EpiStem install imaging system to expand services

By Wai Lang Chu

- Last updated on GMT

Contract research company, EpiStem have announced the successful
installation of an automated imaging system that now enables the
firm to expand the range and throughput of its services in
immunohistochemistry (IHC) and histometric analysis.

Applied Imaging's Ariol SL-50 allows EpiStem to reduce the time required to perform standard IHC experiments, while expanding the scope of the data that the company can collect and analyse.

It is a high throughput automated image analysis system for the quantification of biomarkers on microscope slides in research, clinical, pharmaceutical, genomic, and proteomic applications.

Capable of both brightfield and fluorescent imaging, it scans and quantitates IHC, FISH, Immunofluorescence, Micrometastasis, Angiogenesis, DNA Ploidy, and Tissue Micro Array slides.

Ariol is FDA cleared for in vitro diagnostic use of HER-2/neu, ER, and PR IHC and the detection of micrometastases in bone marrow.

The system has key implications on a variety of applications in histology and pathology, including the identification of disease biomarkers, the study of gene expression at the cellular level, predicting disease prognosis, personalizing medicine, and rare event detection

"Automating image analysis is key to the optimisation of productivity, accuracy, and objectivity in molecular pathology,"​ said Simon Smith, director of Commercial Operations, Europe, Middle East and Africa for Applied Imaging.

"The Ariol system was developed for these purposes with each of the platform's imaging algorithms developed for a particular type of IHC protocol or FISH (fluorescence in situ hybridisation) technique,"​ he added.

The IHC protocol and FISH technique are supported by trainable classifier that enables users to habituate the system to individual lab techniques, accommodating day-to-day run variations and methodology.

Combined with EpiStem's knowledge of epithelial tissue behaviour, this increases the range of assays the company can provide to its pre-clinical research clients as well as their ability to identify new targets for epithelial disease therapy.

What sets the system apart from its peers is its modularity and flexibility. While comparative systems tend to be closed-box units, the Ariol platform is interactive, allowing the manipulation of software to measure specific targets.

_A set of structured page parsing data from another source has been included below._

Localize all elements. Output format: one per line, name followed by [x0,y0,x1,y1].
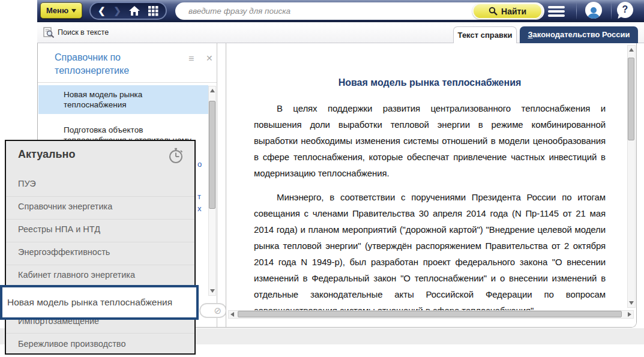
search-icon [489,7,498,16]
nav-cluster: ❮ ❯ [89,2,167,20]
covered-text-fragment: т [197,192,201,201]
document-paragraph: Минэнерго, в соответствии с поручениями … [254,189,606,319]
scroll-up-icon[interactable] [210,89,215,92]
apps-grid-icon[interactable] [148,6,158,16]
sidebar-scrollbar[interactable] [208,86,216,296]
popup-item-energy-efficiency[interactable]: Энергоэффективность [18,247,110,259]
tab-help-text[interactable]: Текст справки [453,26,517,44]
blocked-button[interactable]: ⊘ [199,303,227,318]
sidebar-item-new-heat-market[interactable]: Новая модель рынка теплоснабжения [38,85,208,114]
covered-text-fragment: о [197,160,202,169]
scroll-right-icon[interactable] [628,312,631,317]
search-in-text-label: Поиск в тексте [58,22,109,43]
user-avatar-icon[interactable] [585,2,602,19]
tab-label-accesskey: З [528,30,532,39]
menu-button[interactable]: Меню [40,2,82,19]
toolbar-divider [576,2,577,19]
stopwatch-icon [167,146,185,167]
popup-item-registries[interactable]: Реестры НПА и НТД [18,224,100,236]
horizontal-scrollbar[interactable] [228,310,634,319]
back-icon[interactable]: ❮ [98,5,106,16]
popup-item-pue[interactable]: ПУЭ [18,179,36,191]
popup-item-chief-engineer-cabinet[interactable]: Кабинет главного энергетика [18,270,135,282]
tab-russian-legislation[interactable]: Законодательство России [520,26,638,43]
popup-item-new-heat-market-highlighted[interactable]: Новая модель рынка теплоснабжения [0,285,199,320]
forward-icon[interactable]: ❯ [113,5,121,16]
covered-text-fragment: х [197,204,202,213]
popup-divider [6,265,194,265]
find-button[interactable]: Найти [472,3,543,19]
panel-close-icon[interactable]: ✕ [206,53,213,63]
popup-title: Актуально [18,148,75,161]
caret-down-icon [71,9,76,13]
blocked-icon: ⊘ [214,305,221,316]
document-paragraph: В целях поддержки развития централизован… [254,100,606,181]
scrollbar-thumb[interactable] [238,311,622,317]
app-window: Меню ❮ ❯ [0,0,644,357]
find-button-label: Найти [501,7,526,16]
top-toolbar: Меню ❮ ❯ [37,0,644,22]
search-in-text-icon[interactable] [43,27,55,41]
scroll-left-icon[interactable] [230,312,234,317]
document-heading: Новая модель рынка теплоснабжения [254,77,606,88]
panel-menu-icon[interactable]: ≡ [188,53,194,64]
scroll-down-icon[interactable] [629,301,634,305]
scroll-up-icon[interactable] [629,48,634,52]
help-icon[interactable]: ? [617,2,633,18]
home-icon[interactable] [129,6,140,16]
popup-divider [6,333,194,334]
popup-divider [6,196,194,197]
scrollbar-thumb[interactable] [209,101,215,209]
help-glyph: ? [622,4,628,14]
menu-button-label: Меню [46,6,68,15]
tab-label-rest: аконодательство России [533,30,630,39]
popup-item-lean-production[interactable]: Бережливое производство [18,339,125,351]
toolbar-divider [611,2,612,19]
scrollbar-thumb[interactable] [628,58,634,140]
sidebar-divider [38,82,217,83]
vertical-scrollbar[interactable] [627,45,636,308]
sidebar-item-label: Новая модель рынка теплоснабжения [64,89,202,110]
document-body: В целях поддержки развития централизован… [254,100,606,326]
hamburger-menu-icon[interactable] [548,6,565,19]
document-panel: Новая модель рынка теплоснабжения В целя… [226,43,637,328]
actual-popup: Актуально ПУЭ Справочник энергетика Реес… [5,140,196,355]
sidebar-title: Справочник по теплоэнергетике [55,51,184,77]
search-bar: Найти [175,2,544,20]
scroll-down-icon[interactable] [210,289,215,293]
search-in-text-bar: Поиск в тексте Текст справки Законодател… [37,22,644,43]
popup-item-energy-handbook[interactable]: Справочник энергетика [18,202,112,214]
popup-divider [6,219,194,220]
popup-divider [6,242,194,242]
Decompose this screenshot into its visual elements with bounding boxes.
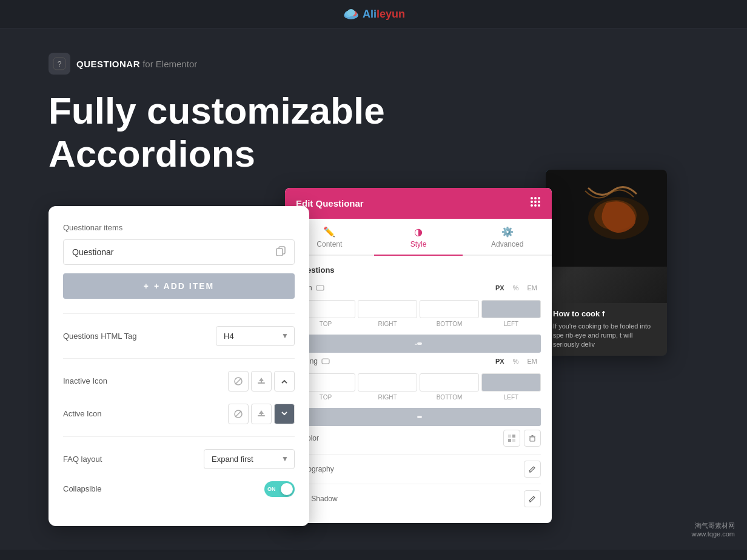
toggle-slider [264,481,295,497]
margin-right-input[interactable] [358,300,417,318]
svg-point-23 [534,204,537,207]
logo-text: Alileyun [363,8,405,21]
margin-percent-tab[interactable]: % [509,283,523,293]
padding-info-icon [321,357,330,365]
bg-color-row: k Color [296,430,541,447]
logo-cloud-icon [342,7,360,21]
advanced-tab-label: Advanced [491,240,523,248]
svg-rect-25 [317,285,324,290]
bg-color-delete-btn[interactable] [524,430,541,447]
padding-em-tab[interactable]: EM [524,356,541,366]
padding-left-input[interactable] [481,373,541,392]
svg-rect-30 [512,439,515,442]
content-tab-icon: ✏️ [323,226,335,238]
margin-inputs [296,300,541,318]
content-tab-label: Content [317,240,342,248]
divider-2 [63,358,295,359]
padding-right-input[interactable] [358,373,417,392]
questionar-items-label: Questionar items [63,223,295,232]
active-icon-ban-btn[interactable] [228,404,249,424]
add-item-button[interactable]: + + ADD ITEM [63,273,295,299]
right-panel: How to cook f If you're cooking to be fo… [546,170,667,356]
svg-point-16 [531,197,533,199]
faq-layout-select-wrapper: Expand first Expand all Collapse all ▼ [204,449,295,469]
padding-prop-row: adding PX % EM [296,356,541,366]
plugin-name: QUESTIONAR for Elementor [76,59,197,69]
svg-text:?: ? [58,60,62,68]
left-panel: Questionar items + + ADD ITEM Questions … [49,206,309,526]
questions-html-tag-label: Questions HTML Tag [63,332,136,341]
text-shadow-edit-btn[interactable] [524,490,541,507]
margin-right-label: RIGHT [358,321,417,327]
collapsible-label: Collapsible [63,484,102,493]
mid-panel-body: Questions argin PX % EM [285,256,552,523]
faq-layout-label: FAQ layout [63,455,102,464]
svg-point-21 [538,201,540,203]
tab-advanced[interactable]: ⚙️ Advanced [463,219,552,255]
margin-input-labels: TOP RIGHT BOTTOM LEFT [296,321,541,327]
margin-link-btn[interactable] [296,335,541,353]
margin-px-tab[interactable]: PX [492,283,508,293]
mid-panel-title: Edit Questionar [296,198,364,208]
watermark-line2: www.tqge.com [691,530,735,538]
mid-panel: Edit Questionar [285,188,552,523]
faq-layout-select[interactable]: Expand first Expand all Collapse all [204,449,295,469]
faq-layout-row: FAQ layout Expand first Expand all Colla… [63,449,295,469]
padding-percent-tab[interactable]: % [509,356,523,366]
html-tag-select[interactable]: H4 H1 H2 H3 H5 H6 [216,326,295,346]
plugin-icon: ? [49,53,70,75]
collapsible-row: Collapsible [63,481,295,497]
inactive-icon-upload-btn[interactable] [251,371,272,392]
top-bar: Alileyun [0,0,747,28]
margin-em-tab[interactable]: EM [524,283,541,293]
inactive-icon-expand-btn[interactable] [274,371,295,392]
svg-rect-26 [322,359,329,364]
margin-unit-tabs: PX % EM [492,283,541,293]
margin-left-input[interactable] [481,300,541,318]
svg-rect-7 [276,248,283,256]
add-item-plus: + [144,281,149,291]
logo: Alileyun [342,7,405,21]
advanced-tab-icon: ⚙️ [501,226,514,238]
padding-px-tab[interactable]: PX [492,356,508,366]
style-tab-label: Style [410,240,427,248]
inactive-icon-ban-btn[interactable] [228,371,249,392]
active-icon-row: Active Icon [63,404,295,424]
bg-color-grid-btn[interactable] [503,430,520,447]
active-icon-upload-btn[interactable] [251,404,272,424]
margin-bottom-input[interactable] [420,300,479,318]
add-item-label: + ADD ITEM [154,281,214,291]
active-icon-collapse-btn[interactable] [274,404,295,424]
padding-link-icon [414,412,423,422]
color-grid-icon [507,434,516,442]
right-panel-text-area: How to cook f If you're cooking to be fo… [546,303,667,356]
divider-3 [63,436,295,437]
text-shadow-pencil-icon [529,495,536,502]
right-panel-description: If you're cooking to be fooled into spe … [553,322,660,350]
plugin-badge: ? QUESTIONAR for Elementor [49,53,698,75]
padding-bottom-input[interactable] [420,373,479,392]
collapsible-toggle[interactable] [264,481,295,497]
svg-point-19 [531,201,533,203]
margin-left-label: LEFT [481,321,541,327]
svg-point-18 [538,197,540,199]
questionar-item-input[interactable] [72,247,271,257]
typography-edit-btn[interactable] [524,461,541,478]
padding-unit-tabs: PX % EM [492,356,541,366]
copy-icon[interactable] [276,246,286,258]
svg-line-9 [235,378,241,384]
active-icon-controls [228,404,295,424]
watermark: 淘气哥素材网 www.tqge.com [691,521,735,538]
svg-point-20 [534,201,537,203]
tab-style[interactable]: ◑ Style [374,219,463,256]
padding-link-btn[interactable] [296,408,541,426]
grid-icon[interactable] [530,196,541,210]
pencil-icon [529,465,536,473]
plugin-logo-icon: ? [53,57,66,70]
margin-bottom-label: BOTTOM [420,321,479,327]
svg-point-17 [534,197,537,199]
delete-icon [529,435,536,442]
questionar-item-row [63,239,295,265]
svg-point-24 [538,204,540,207]
active-icon-label: Active Icon [63,409,102,418]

"We've already carried out one pre-clinical trial study on skin tissue, labelling samples with four different markers, each of which was simultaneously measured and analysed by the Ariol software,"​ commented Cath Booth, founder of EpiStem​, and managing director of Contract Services.

"We also intend to use the Ariol system for objective histometric analysis of samples taken from inflammatory disease and mucositis models."

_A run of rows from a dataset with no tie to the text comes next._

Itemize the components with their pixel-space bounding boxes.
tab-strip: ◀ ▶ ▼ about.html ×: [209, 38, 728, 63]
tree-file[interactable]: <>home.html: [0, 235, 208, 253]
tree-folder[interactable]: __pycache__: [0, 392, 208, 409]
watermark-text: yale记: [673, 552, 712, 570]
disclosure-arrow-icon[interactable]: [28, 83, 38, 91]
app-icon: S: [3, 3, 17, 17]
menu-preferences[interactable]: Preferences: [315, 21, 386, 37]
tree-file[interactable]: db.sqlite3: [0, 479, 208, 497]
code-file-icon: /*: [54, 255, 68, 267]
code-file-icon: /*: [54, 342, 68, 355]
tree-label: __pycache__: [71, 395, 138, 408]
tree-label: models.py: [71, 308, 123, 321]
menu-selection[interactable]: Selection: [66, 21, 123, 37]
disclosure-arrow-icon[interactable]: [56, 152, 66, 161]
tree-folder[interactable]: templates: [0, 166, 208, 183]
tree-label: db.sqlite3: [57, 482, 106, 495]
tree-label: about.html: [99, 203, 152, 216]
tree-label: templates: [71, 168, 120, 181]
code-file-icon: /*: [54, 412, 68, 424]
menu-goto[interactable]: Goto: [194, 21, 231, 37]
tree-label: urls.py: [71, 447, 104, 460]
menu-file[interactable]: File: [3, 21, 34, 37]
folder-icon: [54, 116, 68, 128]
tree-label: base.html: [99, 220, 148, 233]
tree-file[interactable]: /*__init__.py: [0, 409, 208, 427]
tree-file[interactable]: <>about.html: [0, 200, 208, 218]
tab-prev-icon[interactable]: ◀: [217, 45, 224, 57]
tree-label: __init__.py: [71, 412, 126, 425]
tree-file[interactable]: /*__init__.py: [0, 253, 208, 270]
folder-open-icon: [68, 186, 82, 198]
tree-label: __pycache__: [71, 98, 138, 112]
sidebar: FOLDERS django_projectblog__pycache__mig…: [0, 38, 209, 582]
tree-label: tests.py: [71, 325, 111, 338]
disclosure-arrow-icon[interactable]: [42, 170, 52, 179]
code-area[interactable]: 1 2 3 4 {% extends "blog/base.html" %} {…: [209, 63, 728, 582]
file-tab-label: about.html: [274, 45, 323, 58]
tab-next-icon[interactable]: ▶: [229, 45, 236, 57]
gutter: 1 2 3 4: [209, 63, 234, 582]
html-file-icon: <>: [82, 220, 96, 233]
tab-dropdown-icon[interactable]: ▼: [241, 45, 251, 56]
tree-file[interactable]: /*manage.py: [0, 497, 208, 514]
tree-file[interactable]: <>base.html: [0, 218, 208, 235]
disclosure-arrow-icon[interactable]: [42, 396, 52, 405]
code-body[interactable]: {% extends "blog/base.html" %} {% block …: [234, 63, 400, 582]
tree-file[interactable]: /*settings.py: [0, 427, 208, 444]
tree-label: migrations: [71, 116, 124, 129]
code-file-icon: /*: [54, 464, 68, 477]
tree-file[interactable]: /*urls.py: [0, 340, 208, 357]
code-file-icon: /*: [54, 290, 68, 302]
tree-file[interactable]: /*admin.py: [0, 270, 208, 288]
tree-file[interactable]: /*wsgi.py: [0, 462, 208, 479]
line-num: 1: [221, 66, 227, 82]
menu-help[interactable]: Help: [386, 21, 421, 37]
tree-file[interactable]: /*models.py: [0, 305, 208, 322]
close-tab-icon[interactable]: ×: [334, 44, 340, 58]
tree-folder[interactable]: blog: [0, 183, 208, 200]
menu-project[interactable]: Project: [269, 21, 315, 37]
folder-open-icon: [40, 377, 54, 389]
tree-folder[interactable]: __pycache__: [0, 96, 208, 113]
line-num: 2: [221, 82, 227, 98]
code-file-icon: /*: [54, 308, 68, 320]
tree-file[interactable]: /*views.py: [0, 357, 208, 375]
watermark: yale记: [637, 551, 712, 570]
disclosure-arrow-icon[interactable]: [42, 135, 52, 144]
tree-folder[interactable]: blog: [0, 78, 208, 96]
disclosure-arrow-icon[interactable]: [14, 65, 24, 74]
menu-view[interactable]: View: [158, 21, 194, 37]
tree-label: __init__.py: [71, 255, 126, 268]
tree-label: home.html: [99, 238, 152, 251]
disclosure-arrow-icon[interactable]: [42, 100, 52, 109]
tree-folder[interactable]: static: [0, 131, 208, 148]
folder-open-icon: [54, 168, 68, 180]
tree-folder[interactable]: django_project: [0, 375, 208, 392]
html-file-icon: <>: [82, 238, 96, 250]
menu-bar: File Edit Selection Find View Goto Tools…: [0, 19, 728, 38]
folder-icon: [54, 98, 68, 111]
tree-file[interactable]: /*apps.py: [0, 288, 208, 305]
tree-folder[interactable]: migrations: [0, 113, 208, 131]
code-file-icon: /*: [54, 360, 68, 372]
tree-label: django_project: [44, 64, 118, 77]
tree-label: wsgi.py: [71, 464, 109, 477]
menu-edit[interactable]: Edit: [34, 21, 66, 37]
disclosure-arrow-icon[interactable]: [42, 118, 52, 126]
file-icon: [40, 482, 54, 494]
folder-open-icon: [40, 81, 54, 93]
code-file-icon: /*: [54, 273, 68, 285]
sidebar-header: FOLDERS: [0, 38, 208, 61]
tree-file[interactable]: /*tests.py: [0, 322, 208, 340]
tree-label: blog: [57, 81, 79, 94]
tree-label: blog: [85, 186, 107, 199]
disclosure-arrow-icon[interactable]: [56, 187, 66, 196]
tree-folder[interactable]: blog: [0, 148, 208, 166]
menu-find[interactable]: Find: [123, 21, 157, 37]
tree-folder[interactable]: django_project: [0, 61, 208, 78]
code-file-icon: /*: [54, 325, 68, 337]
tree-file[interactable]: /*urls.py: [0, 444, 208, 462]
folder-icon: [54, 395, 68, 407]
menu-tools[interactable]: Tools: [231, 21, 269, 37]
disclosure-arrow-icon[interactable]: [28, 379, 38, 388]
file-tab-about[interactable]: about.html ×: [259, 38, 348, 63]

The system significantly improves on the old method still employed by some companies that forces researchers to use separate image analysis systems to perform IHC and histometric studies.

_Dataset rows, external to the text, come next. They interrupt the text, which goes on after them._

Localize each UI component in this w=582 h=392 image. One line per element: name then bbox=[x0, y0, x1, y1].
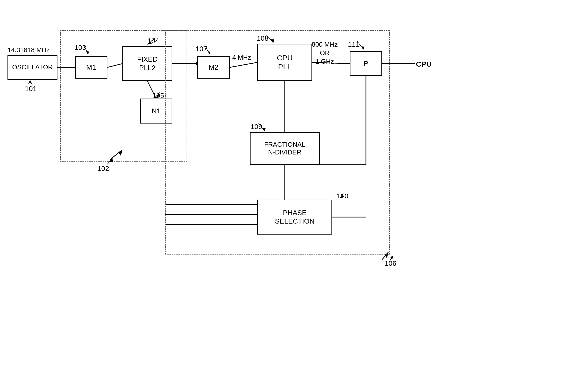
svg-line-20 bbox=[30, 80, 33, 85]
ref-111: 111 bbox=[348, 40, 360, 48]
ref-108: 108 bbox=[257, 34, 268, 42]
ref-106: 106 bbox=[385, 260, 396, 268]
cpu-out-label: CPU bbox=[416, 60, 432, 68]
svg-marker-31 bbox=[390, 256, 393, 260]
diagram-container: OSCILLATOR M1 FIXED PLL2 N1 M2 CPU PLL P… bbox=[0, 0, 582, 392]
oscillator-block: OSCILLATOR bbox=[8, 55, 58, 80]
dashed-box-106 bbox=[165, 30, 390, 254]
ref-105: 105 bbox=[152, 92, 164, 100]
ref-110: 110 bbox=[337, 192, 349, 200]
ref-103: 103 bbox=[74, 44, 86, 52]
freq-label: 14.31818 MHz bbox=[8, 46, 50, 54]
svg-marker-21 bbox=[28, 80, 32, 84]
ref-104: 104 bbox=[147, 37, 159, 45]
ref-107: 107 bbox=[196, 45, 207, 53]
four-mhz-label: 4 MHz bbox=[232, 54, 251, 62]
ref-101: 101 bbox=[25, 85, 37, 93]
ref-109: 109 bbox=[250, 123, 262, 131]
800mhz-label: 800 MHzOR1 GHz bbox=[312, 40, 338, 66]
ref-102: 102 bbox=[97, 165, 109, 173]
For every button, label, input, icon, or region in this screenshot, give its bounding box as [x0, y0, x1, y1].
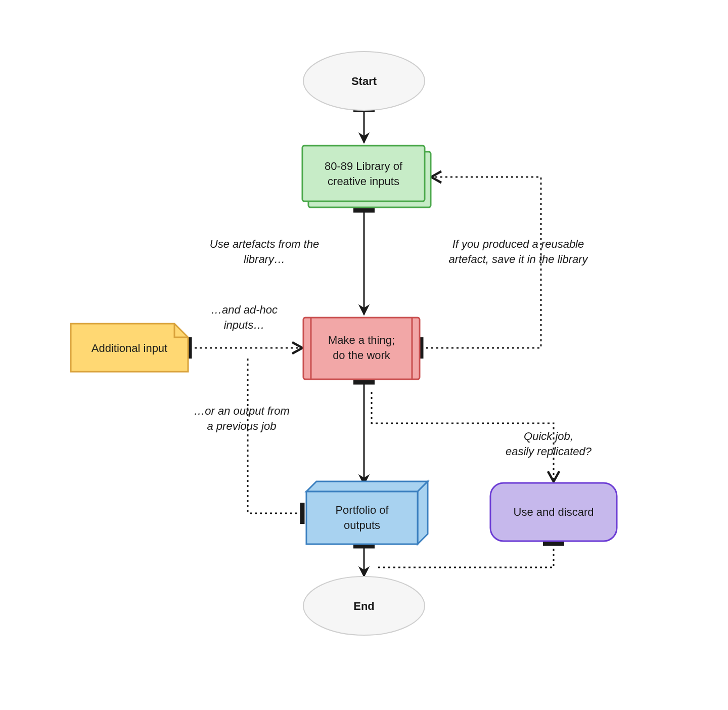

The new platform combines these capabilities in a unified system, and provides capabilities to distinguish between nuclear, cytoplasmic, and membrane staining.

In other words the Ariol software is performing two of the core tasks at once, while simultaneously opening new avenues of research with epithelial stem cells.

Robin Stracey, CEO of Applied Imaging, said: "We are encouraged by the system's positive impact on the scope of data collected and the time savings experienced at Epistem."

"In the future, we plan to pursue additional installations with current and new customers."